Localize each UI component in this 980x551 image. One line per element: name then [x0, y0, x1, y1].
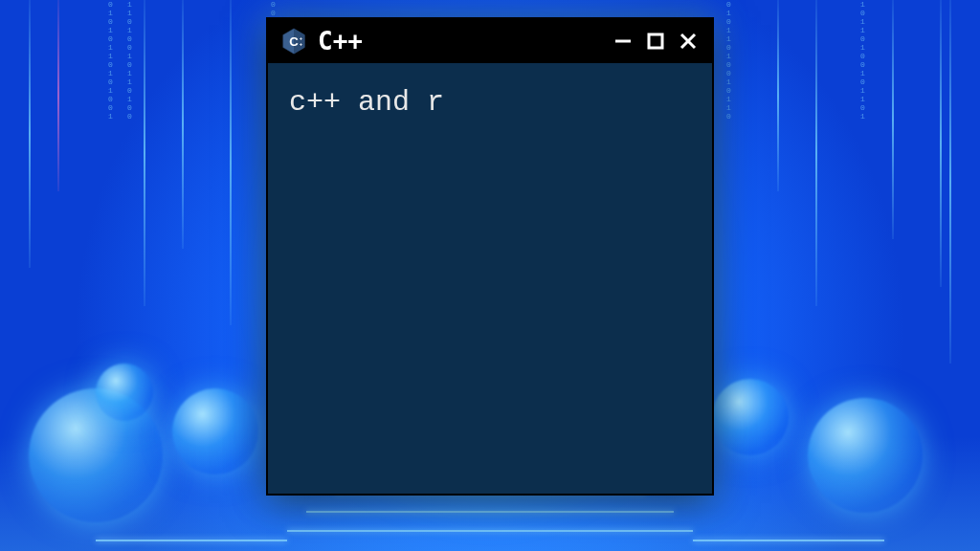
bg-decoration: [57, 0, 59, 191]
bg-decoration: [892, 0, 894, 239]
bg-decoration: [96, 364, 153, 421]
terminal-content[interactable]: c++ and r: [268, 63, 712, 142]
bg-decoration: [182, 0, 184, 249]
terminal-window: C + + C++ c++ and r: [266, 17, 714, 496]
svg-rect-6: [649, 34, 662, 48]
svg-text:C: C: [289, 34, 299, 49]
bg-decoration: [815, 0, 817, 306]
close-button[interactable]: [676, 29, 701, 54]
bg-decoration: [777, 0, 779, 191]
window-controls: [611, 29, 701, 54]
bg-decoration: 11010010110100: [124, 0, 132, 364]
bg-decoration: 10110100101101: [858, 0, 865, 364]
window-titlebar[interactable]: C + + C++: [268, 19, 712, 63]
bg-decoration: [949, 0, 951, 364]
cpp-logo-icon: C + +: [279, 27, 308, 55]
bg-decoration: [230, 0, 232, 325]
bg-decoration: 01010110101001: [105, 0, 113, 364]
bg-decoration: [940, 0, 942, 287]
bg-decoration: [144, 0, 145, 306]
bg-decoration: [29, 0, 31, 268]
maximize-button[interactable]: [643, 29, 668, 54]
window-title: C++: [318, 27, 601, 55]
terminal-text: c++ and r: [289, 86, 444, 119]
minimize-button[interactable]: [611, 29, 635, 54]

...

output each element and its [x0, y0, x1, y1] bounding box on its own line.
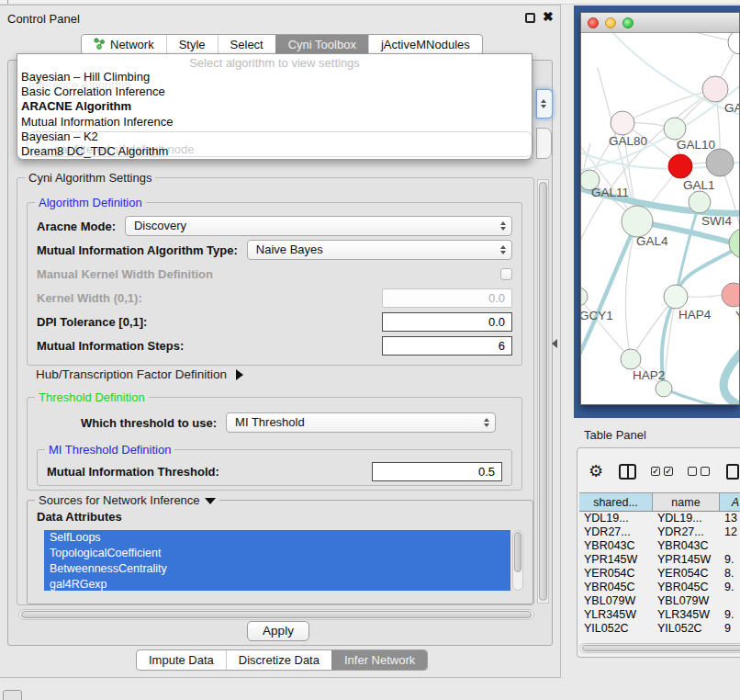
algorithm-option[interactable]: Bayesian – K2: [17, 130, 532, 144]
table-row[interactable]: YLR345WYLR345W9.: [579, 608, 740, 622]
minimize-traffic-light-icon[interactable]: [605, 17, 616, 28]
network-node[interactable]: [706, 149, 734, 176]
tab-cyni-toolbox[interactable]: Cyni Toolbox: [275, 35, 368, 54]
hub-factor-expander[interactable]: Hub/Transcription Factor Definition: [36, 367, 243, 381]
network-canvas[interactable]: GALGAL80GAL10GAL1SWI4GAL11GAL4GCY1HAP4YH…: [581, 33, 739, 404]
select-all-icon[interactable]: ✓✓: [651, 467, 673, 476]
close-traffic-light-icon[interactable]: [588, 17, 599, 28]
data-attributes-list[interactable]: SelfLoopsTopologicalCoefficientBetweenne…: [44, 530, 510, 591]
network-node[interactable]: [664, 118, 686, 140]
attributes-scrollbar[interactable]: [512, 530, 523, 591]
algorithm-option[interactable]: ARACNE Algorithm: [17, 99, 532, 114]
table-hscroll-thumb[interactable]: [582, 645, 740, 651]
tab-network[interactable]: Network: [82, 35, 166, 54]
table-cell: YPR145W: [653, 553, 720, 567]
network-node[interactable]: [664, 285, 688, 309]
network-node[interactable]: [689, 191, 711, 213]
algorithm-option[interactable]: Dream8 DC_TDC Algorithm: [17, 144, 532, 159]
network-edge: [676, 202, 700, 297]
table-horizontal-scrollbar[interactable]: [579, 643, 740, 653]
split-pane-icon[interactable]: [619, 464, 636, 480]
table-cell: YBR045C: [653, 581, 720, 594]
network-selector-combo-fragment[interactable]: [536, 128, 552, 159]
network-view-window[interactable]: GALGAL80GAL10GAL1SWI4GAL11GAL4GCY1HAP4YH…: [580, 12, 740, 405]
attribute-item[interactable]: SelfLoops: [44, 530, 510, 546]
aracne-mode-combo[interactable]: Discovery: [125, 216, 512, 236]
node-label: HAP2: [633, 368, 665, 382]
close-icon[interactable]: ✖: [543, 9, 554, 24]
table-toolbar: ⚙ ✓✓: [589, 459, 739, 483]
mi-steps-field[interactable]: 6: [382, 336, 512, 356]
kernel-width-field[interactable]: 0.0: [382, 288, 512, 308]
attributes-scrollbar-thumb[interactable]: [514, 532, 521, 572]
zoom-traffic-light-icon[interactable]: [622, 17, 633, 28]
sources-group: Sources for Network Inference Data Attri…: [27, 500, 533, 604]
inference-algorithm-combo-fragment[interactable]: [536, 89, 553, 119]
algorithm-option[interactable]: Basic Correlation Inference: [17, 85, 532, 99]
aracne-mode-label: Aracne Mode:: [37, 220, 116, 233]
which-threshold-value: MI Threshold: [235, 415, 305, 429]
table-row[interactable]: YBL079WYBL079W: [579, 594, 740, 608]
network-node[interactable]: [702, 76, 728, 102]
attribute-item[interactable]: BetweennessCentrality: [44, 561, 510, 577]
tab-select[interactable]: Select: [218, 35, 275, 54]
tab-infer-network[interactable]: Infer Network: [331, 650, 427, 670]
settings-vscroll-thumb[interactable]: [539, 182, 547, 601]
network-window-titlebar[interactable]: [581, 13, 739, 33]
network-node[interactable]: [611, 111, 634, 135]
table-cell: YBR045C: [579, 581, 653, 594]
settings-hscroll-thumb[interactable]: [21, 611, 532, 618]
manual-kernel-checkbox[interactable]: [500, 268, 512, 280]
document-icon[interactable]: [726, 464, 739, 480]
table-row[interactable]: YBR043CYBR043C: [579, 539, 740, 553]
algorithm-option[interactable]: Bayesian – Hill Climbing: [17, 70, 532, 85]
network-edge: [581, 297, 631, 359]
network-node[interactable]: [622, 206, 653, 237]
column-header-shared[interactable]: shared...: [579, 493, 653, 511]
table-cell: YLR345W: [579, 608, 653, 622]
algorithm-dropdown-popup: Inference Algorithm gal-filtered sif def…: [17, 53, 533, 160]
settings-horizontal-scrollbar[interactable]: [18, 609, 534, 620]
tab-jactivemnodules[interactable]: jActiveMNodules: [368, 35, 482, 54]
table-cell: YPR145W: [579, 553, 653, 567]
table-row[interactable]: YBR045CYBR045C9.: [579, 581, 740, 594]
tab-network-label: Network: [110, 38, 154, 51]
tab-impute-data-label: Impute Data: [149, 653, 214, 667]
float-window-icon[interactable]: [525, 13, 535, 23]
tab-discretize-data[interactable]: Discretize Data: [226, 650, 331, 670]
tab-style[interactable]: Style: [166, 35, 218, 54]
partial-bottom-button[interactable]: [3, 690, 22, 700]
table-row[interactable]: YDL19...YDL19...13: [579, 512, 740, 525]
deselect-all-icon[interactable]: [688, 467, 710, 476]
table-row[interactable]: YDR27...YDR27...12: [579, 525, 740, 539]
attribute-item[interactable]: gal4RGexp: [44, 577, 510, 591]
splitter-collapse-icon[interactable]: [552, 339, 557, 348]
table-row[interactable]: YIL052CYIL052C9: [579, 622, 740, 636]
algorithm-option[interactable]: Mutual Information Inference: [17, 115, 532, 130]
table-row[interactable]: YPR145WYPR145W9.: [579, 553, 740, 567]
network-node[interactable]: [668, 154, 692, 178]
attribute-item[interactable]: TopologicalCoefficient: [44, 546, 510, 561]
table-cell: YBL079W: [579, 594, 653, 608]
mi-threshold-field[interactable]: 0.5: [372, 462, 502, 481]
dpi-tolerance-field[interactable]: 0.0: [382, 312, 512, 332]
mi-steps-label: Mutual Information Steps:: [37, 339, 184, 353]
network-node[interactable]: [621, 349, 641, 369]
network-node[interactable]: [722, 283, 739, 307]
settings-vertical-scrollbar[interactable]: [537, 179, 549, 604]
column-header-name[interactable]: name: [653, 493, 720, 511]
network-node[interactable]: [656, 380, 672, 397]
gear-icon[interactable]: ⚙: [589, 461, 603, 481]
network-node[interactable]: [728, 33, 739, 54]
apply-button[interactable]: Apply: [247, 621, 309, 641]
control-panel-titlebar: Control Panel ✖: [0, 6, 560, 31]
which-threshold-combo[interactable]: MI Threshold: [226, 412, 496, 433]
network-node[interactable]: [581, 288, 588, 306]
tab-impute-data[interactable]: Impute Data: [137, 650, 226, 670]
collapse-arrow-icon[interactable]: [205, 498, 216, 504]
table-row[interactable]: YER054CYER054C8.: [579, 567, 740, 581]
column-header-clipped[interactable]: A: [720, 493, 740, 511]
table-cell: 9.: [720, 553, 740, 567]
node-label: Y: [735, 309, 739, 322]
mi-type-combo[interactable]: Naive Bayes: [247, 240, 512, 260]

[Task prompt] The answer must be all the lines above that hold the word "Impute".

[Expected output]
tab-impute-data-label: Impute Data: [149, 653, 214, 667]
tab-impute-data[interactable]: Impute Data: [137, 650, 226, 670]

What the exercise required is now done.